In your opinion, why did Christianity not 'stick' with you?
A definition of Christianity"
“The belief that some cosmic Jewish zombie can make you live forever if you symbolically eat his flesh and telepathically tell him that you accept him as your master, so he can remove an evil force from your soul that is present in humanity because a rib-woman was convinced by a talking snake to eat from a magical tree.”
So how, at least after science, does this kind of belief system still hang on? I get that mythology explained the unexplained. But after, through science, we understood the sun and our universe, how and why things really work the way they do, why has this retarded story continued to divide, shame and kill?
Maybe, what I am really trying to ask is, what is it about us, the people in this forum, that make us different from Christians? How did we shake that belief system when others did not?
when I was 18, I studied in a bible college and was deeply ingrained in this nonsense. But at some point, a light came on.
What was your "coming out" experience?
My first college degree was from a Christian college. While there I took 5 of the religion classes, I also did Mathematics there. One of them was the interpretation class and because of my young age some how believed what the professor said in that class. Along with my work, I also taught adult Sunday school classes at the church I was at. While doing that I was also working on a second degree at a public university. I then said it was time to read the Bible from beginning to end yet again, I had already done that twice, and the contradictions and killings finally started my questioning. I also pulled out my college notes to see what they had to say and couldn't reconcile any of it.

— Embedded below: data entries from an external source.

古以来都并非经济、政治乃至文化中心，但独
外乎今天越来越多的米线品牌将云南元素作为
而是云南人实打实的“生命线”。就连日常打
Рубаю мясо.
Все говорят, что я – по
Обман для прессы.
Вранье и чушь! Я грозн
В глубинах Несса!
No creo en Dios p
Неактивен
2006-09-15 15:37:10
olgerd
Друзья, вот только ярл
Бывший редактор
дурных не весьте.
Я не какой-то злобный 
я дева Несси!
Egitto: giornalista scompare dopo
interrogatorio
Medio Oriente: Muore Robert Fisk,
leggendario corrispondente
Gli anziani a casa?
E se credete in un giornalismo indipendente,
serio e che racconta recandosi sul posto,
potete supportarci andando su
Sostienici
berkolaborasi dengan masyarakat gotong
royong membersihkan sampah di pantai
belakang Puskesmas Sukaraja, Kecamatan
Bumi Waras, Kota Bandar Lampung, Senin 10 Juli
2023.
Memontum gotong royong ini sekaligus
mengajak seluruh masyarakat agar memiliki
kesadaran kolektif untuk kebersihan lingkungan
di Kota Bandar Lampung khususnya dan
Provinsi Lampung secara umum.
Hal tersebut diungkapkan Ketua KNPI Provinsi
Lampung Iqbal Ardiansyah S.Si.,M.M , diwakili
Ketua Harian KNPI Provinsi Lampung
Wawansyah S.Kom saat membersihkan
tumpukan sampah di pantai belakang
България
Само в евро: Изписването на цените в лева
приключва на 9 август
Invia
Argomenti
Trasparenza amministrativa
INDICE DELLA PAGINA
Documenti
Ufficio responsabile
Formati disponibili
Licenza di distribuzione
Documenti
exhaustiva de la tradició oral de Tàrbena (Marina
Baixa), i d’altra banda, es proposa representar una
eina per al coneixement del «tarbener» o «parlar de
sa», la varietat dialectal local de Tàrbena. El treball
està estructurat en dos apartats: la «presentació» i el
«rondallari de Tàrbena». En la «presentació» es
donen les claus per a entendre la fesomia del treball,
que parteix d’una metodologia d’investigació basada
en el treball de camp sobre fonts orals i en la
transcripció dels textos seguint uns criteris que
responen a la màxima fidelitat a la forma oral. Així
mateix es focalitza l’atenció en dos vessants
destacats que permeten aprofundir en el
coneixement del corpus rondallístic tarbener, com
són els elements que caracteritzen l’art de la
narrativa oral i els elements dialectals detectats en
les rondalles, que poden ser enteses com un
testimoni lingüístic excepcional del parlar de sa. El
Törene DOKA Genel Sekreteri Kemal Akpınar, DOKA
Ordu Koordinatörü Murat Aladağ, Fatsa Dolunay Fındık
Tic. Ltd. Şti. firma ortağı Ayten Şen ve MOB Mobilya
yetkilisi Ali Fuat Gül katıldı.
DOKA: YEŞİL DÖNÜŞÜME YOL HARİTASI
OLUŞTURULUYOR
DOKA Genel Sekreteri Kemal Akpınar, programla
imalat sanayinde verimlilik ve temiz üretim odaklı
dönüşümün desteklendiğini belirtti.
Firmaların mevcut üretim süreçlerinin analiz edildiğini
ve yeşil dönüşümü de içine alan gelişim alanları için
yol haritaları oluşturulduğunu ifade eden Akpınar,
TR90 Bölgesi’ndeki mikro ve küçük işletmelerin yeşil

It then took me about 6 months to evolve from deism to agnosticism.
I was a believer, raised mostly Conservative Baptist. I always had an issue with the idea of God sending good people to Hell; but it was what I was taught and I was taught not to question God. Well, in my early thirties I began to question the Bible and whether it was indeed inspired by a God and infallible. It didn't take long for me to discover that it isn't. My journey from believer to atheist took about ten years. I first thought I was a "Liberal Christian" who didn't take the Bible literally but that didn't stick. Why cling to Christianity at all? I wondered. I then looked at other belief systems and none made sense to me so I settled into Deism. But, I didn't stop there, I continued to learn, which included learning more about the science I had been taught to fear and ignore; I soon realized that there is no evidence for a god and there is no need for one for the universe to behave as it does. And, since I pleaded with the god I believed in to not let me get led astray, and I ended up being an atheist, I can only surmise that there is no god; or, if there should be one, it doesn't know or care what I think or believe.
Where do I begin? Because going to church is fucking boring. Taking time out of my life to pray and do all that other shit, unnecessary. All these fucking rules about not touching your wiener, but they go and rape little boys. A bunch of expensive rituals: Baptism, communion, confirmation, confession, marriage. Trained to be afraid of shit that isn't even harmful to anyone else or one's self. I'm already scared of rabies, now I gotta be scared of some dude in the sky that watches my every move? And I gotta be scared of some dude who makes people do shit like some evil Professor X. Pfft, fuck that. Too much shit to worry about.
Also, I got into ancient(classical) mythology from the Navajo to the Greeks to the Chinese. "So, you're telling me that everyone else is wrong - possibly millions, if not hundreds of thousands of interpretations of the world's creation etc. and you're the right one because you call your shit ALL-powerful, I gotta see this. Why should any of you be right to begin with?"
What's interesting is to look at the scientific knowledge we have today vs. what they had in the year 1 A.D. If you thought the Earth was the center of the Universe, and the stars were just points of light rotating around in the sky, the idea that God created Earth and focused all that attention on it could potentially make sense. Now that we know we are just one tiny planet rotating around one of 1,000,000,000,000,000,000,000,000 stars in a Universe that was created ~14,000,000,000 years ago, you would literally have to be insane to believe the Old Testament stories.
My movement away from religion started in my teen years. I was active in my church and a youth fellowship leader, and had read the Bible from cover to cover 3 times by the age of 15. Still I did not like being made to feel "a sinner"l for have normal thoughts and teenage urges. The more I read the Bible, the more I noted discrepancies, obvious fictions, and simply weird stuff (as in Revelations). I also began to see the hypocrisy in the behavior of more than a few adult "Christians."
All together, these things drove me away from religion and into the realm of agnosticism. As I grew older gained the knowledge and courage to reject all aspects of religion At the age of 80, I do not fear death. I reject all of the theology -- belief in any god, existence of Satan, belief in life after death, even having a "soul" I am simply a biological being who has lived a full life and will die.
When I die, there will be no funeral and no burial. I will live on only in the minds of friends and family and in the beliefs and actions of those I have influenced.